Policiamento com e sem farda em ônibus

A nova sequência de atentados incendiários a ônibus mudou mais uma vez a rotina de quem depende do transporte coletivo em Rio Branco. O saldo foi de sete ônibus atacados, sendo cinco consumidos totalmente pelo fogo, durante a noite de terça feira (14) e a manhã desta quarta-feira (15), os motoristas se recusaram a sair para trabalhar, exigindo segurança.

Até que as primeiras soluções eram definidas, a vendedora de castanhas Tatiana da Silva aguardava o coletivo chegar no ponto de ônibus. Ela é acostumada a iniciar a rotina de vendas no centro às 6:30 da manhã e, por conta do atraso do coletivo, nesta quarta-feira, teve menos tempo pra oferecer seus produtos. "Cheguei 9 horas daí vamos ensacar e que horas vai começar a vender? 11 horas. Prejuízo hoje", reclama.

A estudante Marclícia Menezes se sentiu prejudicada com o tempo de espera e a ameaça de não chegar em casa na noite de terça-feira. "Ontem esperei mais de meia hora pra sair. Por que simplesmente não quiseram sair. Tão certos em querer segurança mas também prejudicam", disse.
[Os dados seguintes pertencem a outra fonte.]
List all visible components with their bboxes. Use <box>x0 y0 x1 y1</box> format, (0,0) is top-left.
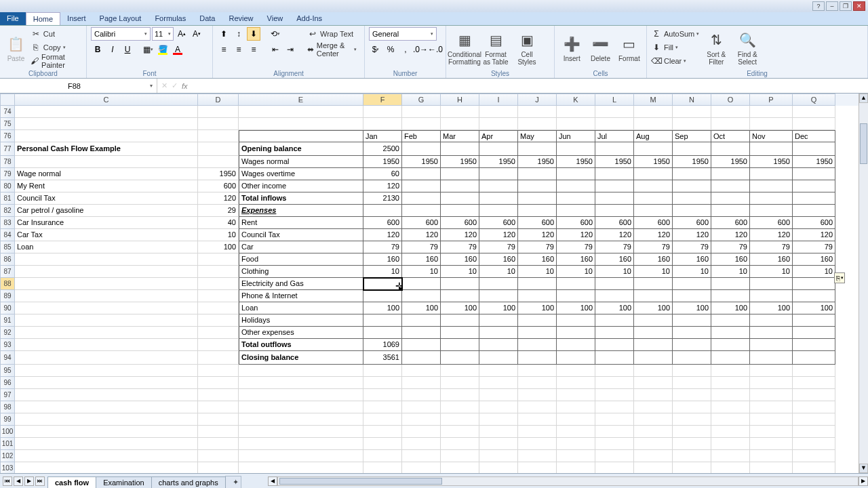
sheet-tab[interactable]: Examination <box>96 476 152 488</box>
cell[interactable] <box>198 438 239 450</box>
cell[interactable] <box>557 205 595 217</box>
cell[interactable]: 160 <box>673 253 711 266</box>
cell[interactable] <box>518 205 557 217</box>
row-header[interactable]: 99 <box>0 413 15 426</box>
cell[interactable] <box>711 339 750 351</box>
cell[interactable] <box>518 426 557 438</box>
cell[interactable]: 600 <box>634 217 673 229</box>
cell[interactable] <box>634 389 673 401</box>
cell[interactable] <box>402 426 441 438</box>
cell[interactable] <box>673 377 711 389</box>
cell[interactable] <box>239 438 363 450</box>
cell[interactable]: Food <box>239 253 363 266</box>
row-header[interactable]: 81 <box>0 192 15 205</box>
row-header[interactable]: 75 <box>0 118 15 130</box>
cell[interactable] <box>793 192 835 205</box>
cell[interactable] <box>793 438 835 450</box>
cell[interactable]: 79 <box>402 241 441 253</box>
cell[interactable]: 100 <box>363 302 402 314</box>
row-header[interactable]: 87 <box>0 266 15 278</box>
cell[interactable]: 100 <box>750 302 793 314</box>
cell[interactable] <box>634 413 673 426</box>
cell[interactable]: 120 <box>479 229 518 241</box>
cell[interactable] <box>239 377 363 389</box>
cell[interactable] <box>518 377 557 389</box>
cell[interactable]: 10 <box>673 266 711 278</box>
cell[interactable] <box>793 327 835 339</box>
orientation-icon[interactable]: ⟲▾ <box>269 27 282 41</box>
cell[interactable] <box>518 365 557 377</box>
cell[interactable] <box>15 130 198 142</box>
cell[interactable]: 3561 <box>363 351 402 365</box>
cell[interactable] <box>479 339 518 351</box>
cell[interactable]: Other expenses <box>239 327 363 339</box>
col-header[interactable]: O <box>711 94 750 106</box>
row-header[interactable]: 100 <box>0 426 15 438</box>
cell[interactable]: 10 <box>557 266 595 278</box>
tab-data[interactable]: Data <box>193 12 222 25</box>
cell[interactable] <box>518 314 557 327</box>
cell[interactable] <box>15 327 198 339</box>
cell[interactable] <box>750 438 793 450</box>
cell[interactable]: Mar <box>441 130 479 142</box>
cell[interactable] <box>673 401 711 413</box>
close-button[interactable]: ✕ <box>853 1 865 11</box>
format-cells-button[interactable]: ▭Format <box>616 27 642 69</box>
cell[interactable]: 100 <box>441 302 479 314</box>
tab-review[interactable]: Review <box>222 12 260 25</box>
cell[interactable] <box>479 106 518 118</box>
cell[interactable] <box>239 426 363 438</box>
cell[interactable] <box>479 413 518 426</box>
row-header[interactable]: 94 <box>0 351 15 365</box>
italic-button[interactable]: I <box>106 43 119 56</box>
cell[interactable]: 120 <box>198 192 239 205</box>
cell[interactable]: 10 <box>711 266 750 278</box>
cell[interactable] <box>479 438 518 450</box>
cell[interactable] <box>793 365 835 377</box>
cell[interactable] <box>239 413 363 426</box>
cell[interactable] <box>441 118 479 130</box>
cell[interactable]: 60 <box>363 168 402 180</box>
cell[interactable] <box>363 278 402 290</box>
cell[interactable] <box>15 106 198 118</box>
cell[interactable] <box>711 118 750 130</box>
tab-home[interactable]: Home <box>26 12 60 25</box>
align-right-icon[interactable]: ≡ <box>247 43 260 56</box>
cell[interactable] <box>198 327 239 339</box>
cell[interactable] <box>711 314 750 327</box>
cell[interactable] <box>441 290 479 302</box>
cell[interactable] <box>198 377 239 389</box>
cell[interactable] <box>402 438 441 450</box>
cell[interactable] <box>518 142 557 156</box>
cell[interactable] <box>198 351 239 365</box>
cell[interactable] <box>479 327 518 339</box>
align-middle-icon[interactable]: ↕ <box>232 27 245 41</box>
col-header[interactable]: I <box>479 94 518 106</box>
row-header[interactable]: 77 <box>0 142 15 156</box>
cell[interactable] <box>363 389 402 401</box>
cell[interactable] <box>595 142 634 156</box>
cell[interactable]: 160 <box>402 253 441 266</box>
cell[interactable]: Wage normal <box>15 168 198 180</box>
cell[interactable]: 100 <box>793 302 835 314</box>
cell[interactable] <box>518 450 557 462</box>
new-sheet-icon[interactable]: ✦ <box>225 476 241 488</box>
cell[interactable] <box>15 156 198 168</box>
cell[interactable]: 100 <box>198 241 239 253</box>
cell[interactable] <box>793 450 835 462</box>
cell[interactable] <box>750 205 793 217</box>
cell[interactable] <box>441 180 479 192</box>
cell[interactable] <box>634 205 673 217</box>
cell[interactable] <box>634 278 673 290</box>
cell[interactable] <box>750 106 793 118</box>
cell[interactable]: 10 <box>793 266 835 278</box>
increase-font-icon[interactable]: A▴ <box>175 27 189 41</box>
cell[interactable]: 1069 <box>363 339 402 351</box>
cell[interactable]: 1950 <box>711 156 750 168</box>
delete-cells-button[interactable]: ➖Delete <box>587 27 613 69</box>
cell[interactable] <box>518 180 557 192</box>
cell[interactable]: 600 <box>750 217 793 229</box>
row-header[interactable]: 91 <box>0 314 15 327</box>
cell[interactable] <box>441 377 479 389</box>
cell[interactable] <box>634 118 673 130</box>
Segundo o Sindicol, sindicato das empresas do transporte coletivo, o prejuízo com ônibus incendiados é superior a R $ 1 milhão. Para inibir novos ataques o policiamento foi reforçado principalmente a noite com vigilância nas ruas e em locais vulneráveis, como por exemplo, as paradas finais dos ônibus, além é claro do policiamento a paisana dentro dos coletivos.

Até o helicóptero João Donato foi acionado para compor a frente de combate aos criminosos.

Dentro do terminal veículos ficaram estacionados durante o dia, prontos a atender qualquer pedido de apoio dos motoristas. A noite o policiamento extra da de 60 homens da Polícia Militar também contou com os veículos para fazer a segurança dos coletivos.

Ainda durante o dia, viaturas passavam pelo Terminal e por vias importantes da capital. Mesmo vendo todo aparato, a estudante Poliana Gomes afirma que só vai sair a noite em último caso. "Eu prefiro ficar em casa. Sair só na parte da tarde. Por que a gente tem que ter consciência de que sair na rua tá perigoso", disse.